Where a line in the data below includes the word "vindo", count it. State the total and nothing more.

#### Dataset excerpts
---*---

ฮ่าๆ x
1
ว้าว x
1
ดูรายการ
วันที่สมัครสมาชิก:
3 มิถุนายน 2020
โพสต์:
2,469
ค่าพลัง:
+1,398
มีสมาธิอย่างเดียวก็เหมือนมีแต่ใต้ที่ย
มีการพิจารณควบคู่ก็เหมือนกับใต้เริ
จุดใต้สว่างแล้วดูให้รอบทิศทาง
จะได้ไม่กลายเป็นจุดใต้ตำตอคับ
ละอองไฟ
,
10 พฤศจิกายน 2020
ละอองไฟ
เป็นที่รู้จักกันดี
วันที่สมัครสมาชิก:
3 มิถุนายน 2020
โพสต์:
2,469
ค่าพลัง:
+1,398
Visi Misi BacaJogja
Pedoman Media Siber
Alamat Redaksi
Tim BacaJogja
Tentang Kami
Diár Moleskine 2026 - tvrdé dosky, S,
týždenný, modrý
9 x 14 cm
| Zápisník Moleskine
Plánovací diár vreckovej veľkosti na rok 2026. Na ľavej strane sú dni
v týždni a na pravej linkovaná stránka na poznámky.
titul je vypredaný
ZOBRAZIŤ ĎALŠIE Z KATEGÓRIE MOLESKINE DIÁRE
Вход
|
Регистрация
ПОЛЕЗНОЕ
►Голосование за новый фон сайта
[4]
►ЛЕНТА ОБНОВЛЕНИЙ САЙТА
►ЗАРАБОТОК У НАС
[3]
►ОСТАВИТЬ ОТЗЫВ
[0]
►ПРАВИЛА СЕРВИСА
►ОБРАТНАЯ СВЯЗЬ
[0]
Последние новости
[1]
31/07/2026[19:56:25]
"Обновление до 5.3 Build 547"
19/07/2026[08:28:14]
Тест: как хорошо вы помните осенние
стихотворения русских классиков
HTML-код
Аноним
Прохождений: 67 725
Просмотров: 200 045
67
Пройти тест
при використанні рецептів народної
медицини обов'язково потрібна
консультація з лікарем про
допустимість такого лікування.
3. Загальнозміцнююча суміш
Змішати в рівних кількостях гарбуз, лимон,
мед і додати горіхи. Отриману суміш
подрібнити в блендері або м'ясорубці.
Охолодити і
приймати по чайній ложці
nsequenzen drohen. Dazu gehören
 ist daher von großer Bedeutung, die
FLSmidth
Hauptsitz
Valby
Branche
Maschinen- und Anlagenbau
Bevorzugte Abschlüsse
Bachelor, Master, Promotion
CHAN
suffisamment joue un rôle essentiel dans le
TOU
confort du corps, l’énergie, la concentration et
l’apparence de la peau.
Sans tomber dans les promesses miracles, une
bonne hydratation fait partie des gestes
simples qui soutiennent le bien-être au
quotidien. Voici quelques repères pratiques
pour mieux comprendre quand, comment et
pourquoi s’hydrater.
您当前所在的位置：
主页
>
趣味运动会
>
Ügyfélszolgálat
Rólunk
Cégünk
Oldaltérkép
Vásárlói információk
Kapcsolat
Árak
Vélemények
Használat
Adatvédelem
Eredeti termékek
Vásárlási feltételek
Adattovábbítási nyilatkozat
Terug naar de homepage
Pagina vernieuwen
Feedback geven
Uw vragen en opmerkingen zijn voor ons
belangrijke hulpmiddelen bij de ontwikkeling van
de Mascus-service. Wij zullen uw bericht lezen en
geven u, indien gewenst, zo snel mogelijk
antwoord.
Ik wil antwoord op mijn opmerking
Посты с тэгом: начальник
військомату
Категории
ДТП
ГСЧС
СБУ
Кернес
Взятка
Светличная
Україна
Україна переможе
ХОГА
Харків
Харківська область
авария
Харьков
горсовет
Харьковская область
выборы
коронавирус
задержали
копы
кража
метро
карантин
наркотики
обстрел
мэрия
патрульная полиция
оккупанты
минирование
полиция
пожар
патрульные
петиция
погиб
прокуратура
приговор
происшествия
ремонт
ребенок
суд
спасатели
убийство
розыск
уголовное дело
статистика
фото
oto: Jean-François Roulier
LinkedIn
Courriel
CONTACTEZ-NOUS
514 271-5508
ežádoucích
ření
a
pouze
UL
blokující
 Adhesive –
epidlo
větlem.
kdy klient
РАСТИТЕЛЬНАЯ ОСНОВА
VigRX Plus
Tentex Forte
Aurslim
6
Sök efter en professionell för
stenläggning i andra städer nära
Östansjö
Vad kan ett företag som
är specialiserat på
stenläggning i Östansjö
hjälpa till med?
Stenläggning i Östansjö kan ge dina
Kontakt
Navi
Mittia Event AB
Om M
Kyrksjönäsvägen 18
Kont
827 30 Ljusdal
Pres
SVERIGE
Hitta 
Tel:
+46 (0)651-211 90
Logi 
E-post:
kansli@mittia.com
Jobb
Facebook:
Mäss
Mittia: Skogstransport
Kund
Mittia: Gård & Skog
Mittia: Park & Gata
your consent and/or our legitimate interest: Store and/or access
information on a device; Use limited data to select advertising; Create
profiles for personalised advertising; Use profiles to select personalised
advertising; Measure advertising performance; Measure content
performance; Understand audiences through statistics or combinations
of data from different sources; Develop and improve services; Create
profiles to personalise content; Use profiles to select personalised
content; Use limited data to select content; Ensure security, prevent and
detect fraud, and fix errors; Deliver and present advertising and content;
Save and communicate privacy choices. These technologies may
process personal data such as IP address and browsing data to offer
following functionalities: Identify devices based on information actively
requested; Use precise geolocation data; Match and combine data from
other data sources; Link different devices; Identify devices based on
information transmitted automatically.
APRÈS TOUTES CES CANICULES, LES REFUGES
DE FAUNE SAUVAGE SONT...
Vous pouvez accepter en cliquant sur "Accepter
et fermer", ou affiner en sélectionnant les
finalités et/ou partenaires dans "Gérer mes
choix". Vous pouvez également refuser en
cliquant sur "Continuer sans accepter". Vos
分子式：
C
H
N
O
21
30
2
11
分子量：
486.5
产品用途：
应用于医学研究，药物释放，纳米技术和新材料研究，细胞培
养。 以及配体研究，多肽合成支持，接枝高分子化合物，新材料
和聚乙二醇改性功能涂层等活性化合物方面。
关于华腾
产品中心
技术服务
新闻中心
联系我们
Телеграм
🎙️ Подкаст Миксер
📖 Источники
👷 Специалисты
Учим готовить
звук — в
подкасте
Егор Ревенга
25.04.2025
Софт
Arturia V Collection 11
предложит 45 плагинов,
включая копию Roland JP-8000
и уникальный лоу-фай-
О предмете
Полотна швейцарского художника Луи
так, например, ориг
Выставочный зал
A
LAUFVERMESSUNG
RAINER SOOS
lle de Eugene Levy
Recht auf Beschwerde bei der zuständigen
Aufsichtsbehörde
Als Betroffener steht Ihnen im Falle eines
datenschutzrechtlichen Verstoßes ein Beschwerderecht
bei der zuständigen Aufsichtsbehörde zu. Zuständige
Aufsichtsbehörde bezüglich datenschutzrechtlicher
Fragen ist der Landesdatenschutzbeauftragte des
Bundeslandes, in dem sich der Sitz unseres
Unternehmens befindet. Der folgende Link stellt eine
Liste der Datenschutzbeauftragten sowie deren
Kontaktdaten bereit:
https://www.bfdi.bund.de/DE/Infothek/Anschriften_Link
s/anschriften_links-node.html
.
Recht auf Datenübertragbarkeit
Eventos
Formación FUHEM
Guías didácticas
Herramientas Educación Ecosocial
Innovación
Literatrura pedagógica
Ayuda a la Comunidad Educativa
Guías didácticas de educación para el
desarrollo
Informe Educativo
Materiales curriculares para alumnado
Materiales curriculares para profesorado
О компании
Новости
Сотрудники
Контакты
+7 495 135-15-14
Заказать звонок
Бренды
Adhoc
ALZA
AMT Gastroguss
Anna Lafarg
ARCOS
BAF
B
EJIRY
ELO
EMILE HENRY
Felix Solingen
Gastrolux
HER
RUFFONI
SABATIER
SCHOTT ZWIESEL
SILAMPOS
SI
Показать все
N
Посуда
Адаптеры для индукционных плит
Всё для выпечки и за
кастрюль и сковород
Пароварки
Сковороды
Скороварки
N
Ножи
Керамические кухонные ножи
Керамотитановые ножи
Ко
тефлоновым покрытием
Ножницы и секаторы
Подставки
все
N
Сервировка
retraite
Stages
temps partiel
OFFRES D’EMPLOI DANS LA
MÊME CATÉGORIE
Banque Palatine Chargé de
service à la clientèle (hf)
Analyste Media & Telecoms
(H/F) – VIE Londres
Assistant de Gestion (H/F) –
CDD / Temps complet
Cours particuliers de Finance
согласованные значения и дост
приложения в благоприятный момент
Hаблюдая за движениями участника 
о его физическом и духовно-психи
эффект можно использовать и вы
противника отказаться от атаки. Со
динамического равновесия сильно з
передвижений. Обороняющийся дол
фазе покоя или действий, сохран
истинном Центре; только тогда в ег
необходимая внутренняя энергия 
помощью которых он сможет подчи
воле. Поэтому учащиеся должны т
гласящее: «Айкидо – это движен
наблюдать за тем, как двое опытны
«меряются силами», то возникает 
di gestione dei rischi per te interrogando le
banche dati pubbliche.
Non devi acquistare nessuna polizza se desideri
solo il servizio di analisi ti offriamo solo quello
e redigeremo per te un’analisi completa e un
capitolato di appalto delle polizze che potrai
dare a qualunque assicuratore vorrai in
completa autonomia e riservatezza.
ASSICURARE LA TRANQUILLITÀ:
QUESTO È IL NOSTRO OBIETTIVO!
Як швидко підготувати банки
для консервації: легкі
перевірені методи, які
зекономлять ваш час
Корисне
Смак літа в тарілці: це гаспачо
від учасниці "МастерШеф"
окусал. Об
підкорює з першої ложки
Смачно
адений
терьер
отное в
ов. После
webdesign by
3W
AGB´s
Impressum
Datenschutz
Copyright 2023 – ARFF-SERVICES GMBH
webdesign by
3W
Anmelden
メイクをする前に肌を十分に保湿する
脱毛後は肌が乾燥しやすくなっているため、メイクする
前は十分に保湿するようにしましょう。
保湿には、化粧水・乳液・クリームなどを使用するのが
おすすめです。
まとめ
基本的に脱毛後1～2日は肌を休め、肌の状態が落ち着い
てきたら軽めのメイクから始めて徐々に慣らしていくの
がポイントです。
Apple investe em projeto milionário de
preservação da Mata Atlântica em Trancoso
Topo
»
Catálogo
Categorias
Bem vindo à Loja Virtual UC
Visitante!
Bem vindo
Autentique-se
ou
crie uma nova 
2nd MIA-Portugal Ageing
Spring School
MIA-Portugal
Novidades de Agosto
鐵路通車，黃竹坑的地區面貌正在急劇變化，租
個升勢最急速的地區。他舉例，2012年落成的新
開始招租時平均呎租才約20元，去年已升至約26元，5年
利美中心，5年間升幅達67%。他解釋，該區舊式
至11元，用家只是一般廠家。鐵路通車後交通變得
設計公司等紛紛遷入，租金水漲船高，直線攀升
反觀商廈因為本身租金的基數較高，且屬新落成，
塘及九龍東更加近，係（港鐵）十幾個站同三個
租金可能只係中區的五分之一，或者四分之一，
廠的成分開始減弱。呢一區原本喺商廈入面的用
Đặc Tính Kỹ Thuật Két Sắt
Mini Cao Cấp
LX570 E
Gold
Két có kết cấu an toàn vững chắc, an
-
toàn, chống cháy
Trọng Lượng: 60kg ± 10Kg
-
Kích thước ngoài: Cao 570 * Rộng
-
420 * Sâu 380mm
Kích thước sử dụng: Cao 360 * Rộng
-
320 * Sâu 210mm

---*---

#### Result of the task
2